Multimedia_AAC_Project/source/core/aac_quantizer.py

# ------------------------------------------------------------
# AAC Coder/Decoder - Quantizer / iQuantizer (Level 3)
#
# Multimedia course at Aristotle University of
# Thessaloniki (AUTh)
#
# Author:
#   Christos Choutouridis (ΑΕΜ 8997)
#   cchoutou@ece.auth.gr
#
# Description:
#   Implements AAC quantizer and inverse quantizer for one channel.
#   Based on assignment section 2.6 (Eq. 12-15).
#
# Notes:
#   - Bit reservoir is not implemented (assignment simplification).
#   - Scalefactor bands are assumed equal to psychoacoustic bands
#     (Table B.2.1.9a / B.2.1.9b from TableB219.mat).
# ------------------------------------------------------------
from __future__ import annotations

import numpy as np

from core.aac_utils import get_table, band_limits
from core.aac_types import *

# -----------------------------------------------------------------------------
# Constants (assignment)
# -----------------------------------------------------------------------------
MAGIC_NUMBER: float = 0.4054
MQ: int = 8191

EPS: float = 1e-12
MAX_SFC_DIFF: int = 60

# Safeguard: prevents infinite loops in pathological cases
MAX_ALPHA_ITERS: int = 2000


# -----------------------------------------------------------------------------
# Helpers: ESH packing/unpacking (128x8 <-> 1024x1)
# -----------------------------------------------------------------------------
def _esh_pack_to_1024(x_128x8: FloatArray) -> FloatArray:
    """
    Pack ESH coefficients (128 x 8) into a single long vector (1024 x 1).

    Packing order:
        Columns are concatenated in subframe order (0..7), column-major.

    Parameters
    ----------
    x_128x8 : FloatArray
        ESH coefficients, shape (128, 8).

    Returns
    -------
    FloatArray
        Packed coefficients, shape (1024, 1).
    """
    x_128x8 = np.asarray(x_128x8, dtype=np.float64)
    if x_128x8.shape != (128, 8):
        raise ValueError("ESH pack expects shape (128, 8).")
    return x_128x8.reshape(1024, 1, order="F")

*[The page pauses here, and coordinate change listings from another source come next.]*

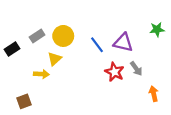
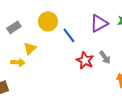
yellow circle: (63, 36) -> (48, 21), moved
purple triangle: (123, 43) -> (99, 23), moved, turned -42

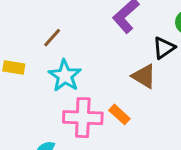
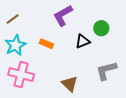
brown triangle: (144, 76) -> (70, 84), moved
orange rectangle: (119, 114) -> (46, 44), moved, turned -32

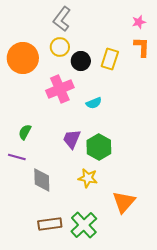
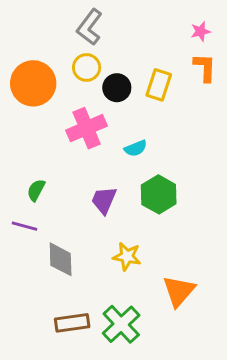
green hexagon: (99, 147) -> (159, 194), moved

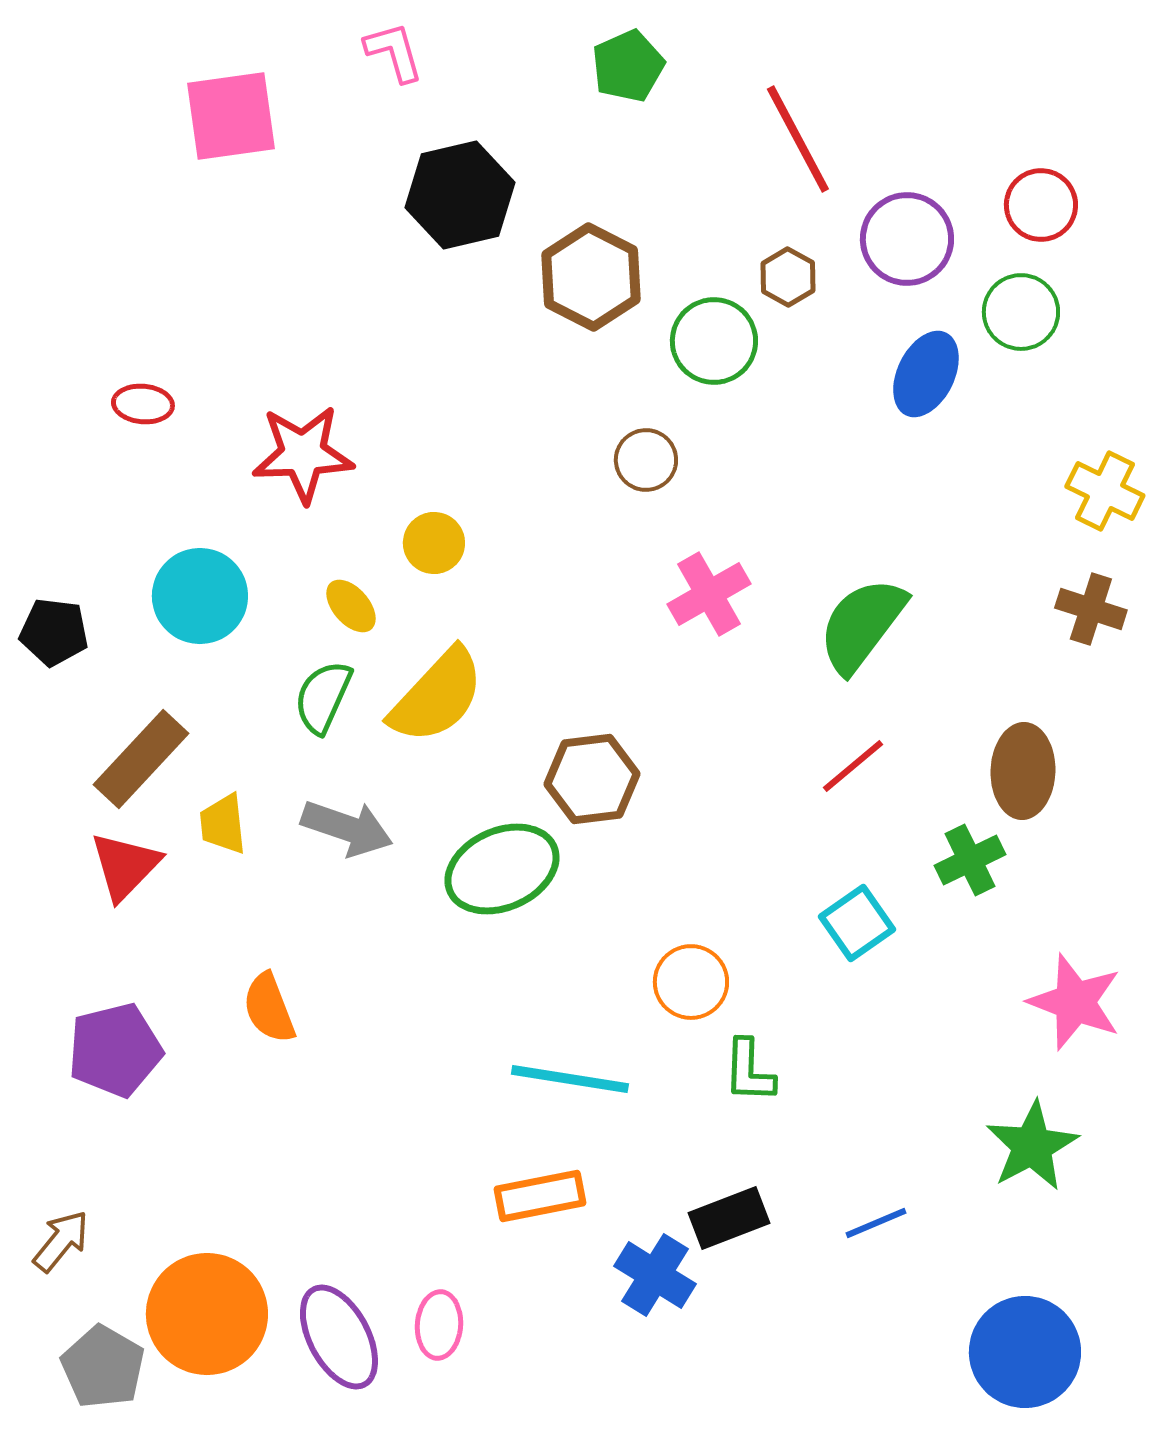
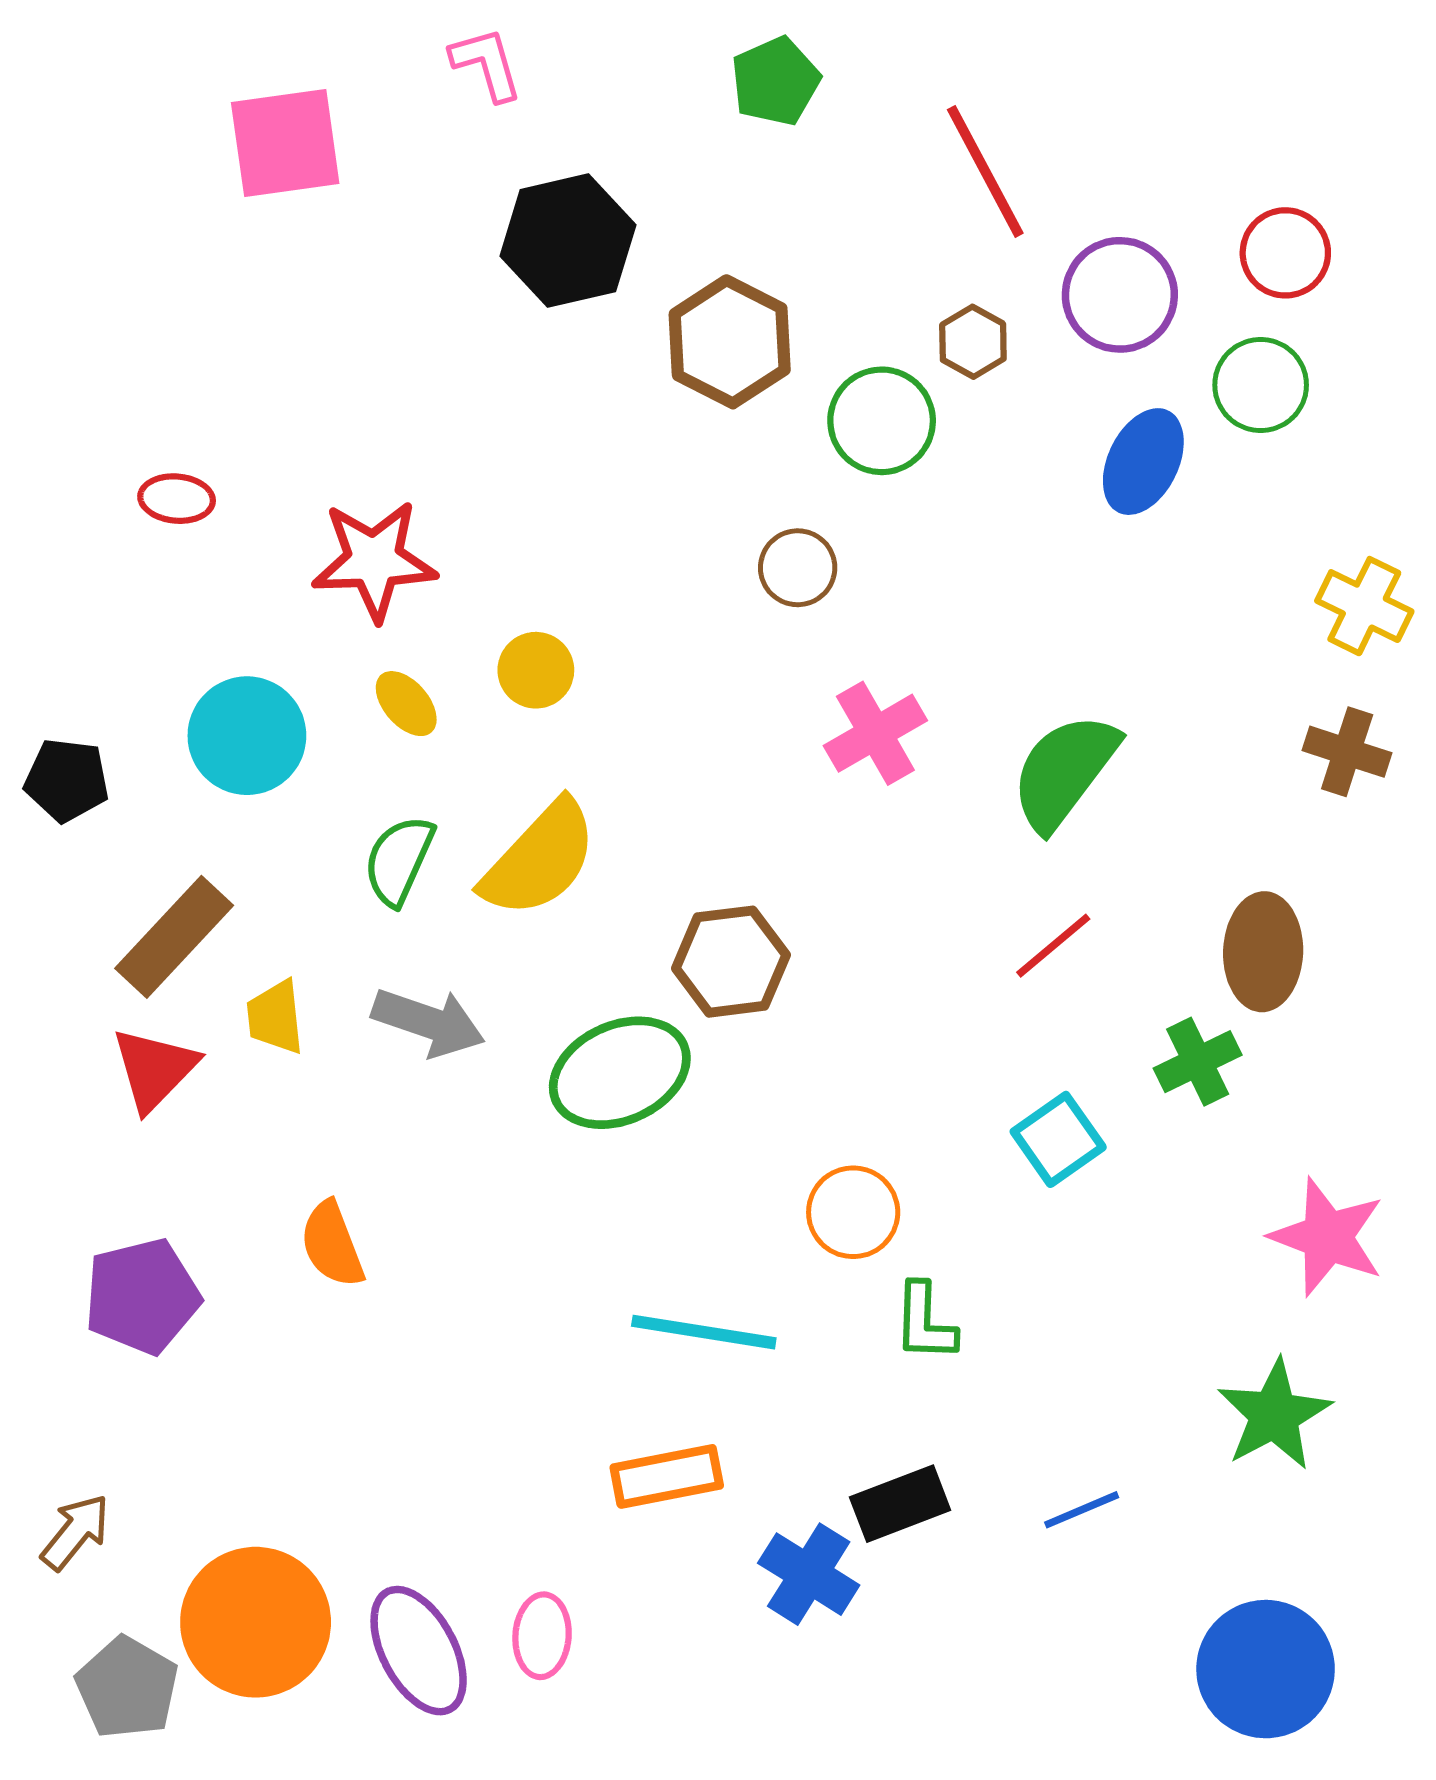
yellow ellipse: (351, 606) -> (406, 704), moved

def _esh_unpack_from_1024(x_1024x1: FloatArray) -> FloatArray:
    """
    Unpack a packed ESH vector (1024 elements) back to shape (128, 8).

    Parameters
    ----------
    x_1024x1 : FloatArray
        Packed ESH vector, shape (1024,) or (1024, 1) after flattening.

    Returns
    -------
    FloatArray
        Unpacked ESH coefficients, shape (128, 8).
    """
    x_1024x1 = np.asarray(x_1024x1, dtype=np.float64).reshape(-1)
    if x_1024x1.shape[0] != 1024:
        raise ValueError("ESH unpack expects 1024 elements.")
    return x_1024x1.reshape(128, 8, order="F")


# -----------------------------------------------------------------------------
# Core quantizer formulas (Eq. 12, Eq. 13)
# -----------------------------------------------------------------------------
def _quantize_symbol(x: FloatArray, alpha: float) -> QuantizedSymbols:
    """
    Quantize MDCT coefficients to integer symbols S(k).

    Implements Eq. (12):
        S(k) = sgn(X(k)) * int( (|X(k)| * 2^(-alpha/4))^(3/4) + MAGIC_NUMBER )

    Parameters
    ----------
    x : FloatArray
        MDCT coefficients for a contiguous set of spectral lines.
        Shape: (N,)
    alpha : float
        Scalefactor gain for the corresponding scalefactor band.

    Returns
    -------
    QuantizedSymbols
        Quantized symbols S(k) as int64, shape (N,).
    """
    x = np.asarray(x, dtype=np.float64)

    scale = 2.0 ** (-0.25 * float(alpha))
    ax = np.abs(x) * scale

    y = np.power(ax, 0.75, dtype=np.float64)

    # "int" in the assignment corresponds to truncation.
    q = np.floor(y + MAGIC_NUMBER).astype(np.int64)
    return (np.sign(x).astype(np.int64) * q).astype(np.int64)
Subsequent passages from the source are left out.